Actually Deft there aren't lots of men floating about.

I'm no longer desperate. After so long, I've switched off.

Nnnnnineteen · 04/05/2019 20:01

I don't want intimacy and cuddles so the random ONS is my preferred option. Couple have developed into fwb things, tho I get rid when they get needy.

MikeUniformMike · 04/05/2019 20:11

I found the missing a good hug worse than missing DTD.

Lovemusic33 · 04/05/2019 20:21

I use online dating apps but my kids are older. Will be harder with a baby as I’m guessing they are with you 24/7?

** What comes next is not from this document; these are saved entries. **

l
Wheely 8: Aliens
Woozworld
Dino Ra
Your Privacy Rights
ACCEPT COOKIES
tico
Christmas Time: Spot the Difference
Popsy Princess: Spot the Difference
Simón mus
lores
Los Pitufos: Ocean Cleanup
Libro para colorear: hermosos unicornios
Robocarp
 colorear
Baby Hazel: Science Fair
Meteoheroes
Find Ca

fairgame84 · 04/05/2019 20:26

The sex doesn't bother me, its the fact that I get in from work and there is nobody to talk to or hug. I miss the companionship.

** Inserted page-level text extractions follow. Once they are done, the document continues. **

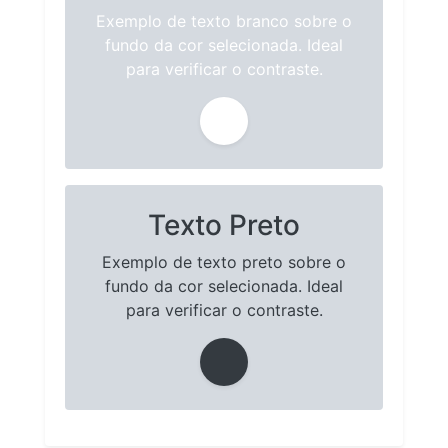
Exemplo de texto branco sobre o
fundo da cor selecionada. Ideal
para verificar o contraste.
Texto Preto
Exemplo de texto preto sobre o
fundo da cor selecionada. Ideal
para verificar o contraste.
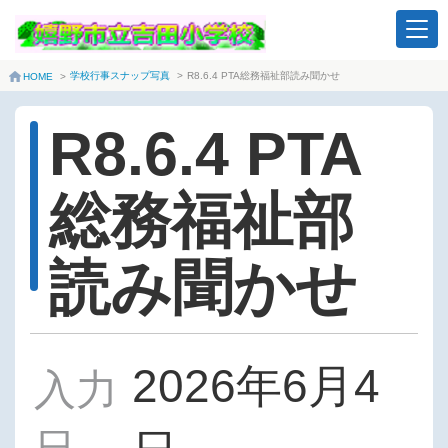
学校行事スナップ写真
>
R8.6.4 PTA総務福祉部読み聞かせ
HOME
>
R8.6.4 PTA
総務福祉部
読み聞かせ
2026年6月4
入力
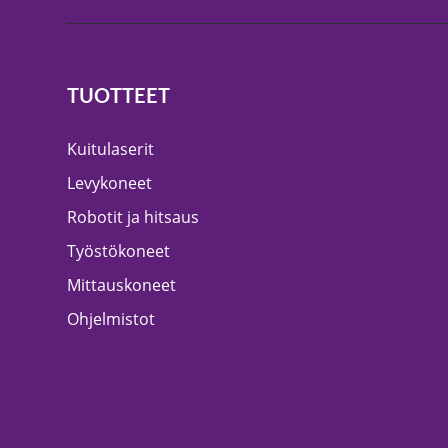
TUOTTEET
Kuitulaserit
Levykoneet
Robotit ja hitsaus
Työstökoneet
Mittauskoneet
Ohjelmistot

janeybumtum · 04/05/2019 20:31

I was getting a bit down about this but I made a trip to Ann Summers and am feeling very cheerful since. I worry about safety and stds with hook ups and FWB and can't really face with dealing with the drama of a new relationship yet

cushioncovers · 04/05/2019 20:31

I haven't had sex for years. The other day it occurred to me that i will probably never be hugged again in my life and I burst into tears 

Yep me too. It's now 10 years since I've had any sex and about 15 years since I've had good sex.

feelingverylazytoday · 04/05/2019 20:37

Don't miss sex at all, and I always got hugs from my kids. My daughter will be moving out in a year or so, and then I will only get an ocassional hug. I do wonder sometimes how that will make me feel. I like being single but at the same time I get a bit wistful when I see elderly couples holding hands and sometimes wish my marriage had worked out.
Hope you meet someone nice, OP.

colouringinpro · 04/05/2019 20:38

With difficulty, but I miss the intimacy, hugs, closeness, just having someone to snuggle up with on the sofa more. Don't want to do the ONS stand thing though. Could really do with a FWB!

Girliefriendlikescake · 04/05/2019 20:39

I sometimes book myself in for a massage just for the physical contact (God that looks sad written down!)

If you get some free time internet dating can def work, I've 4 good friends who found their husbands online.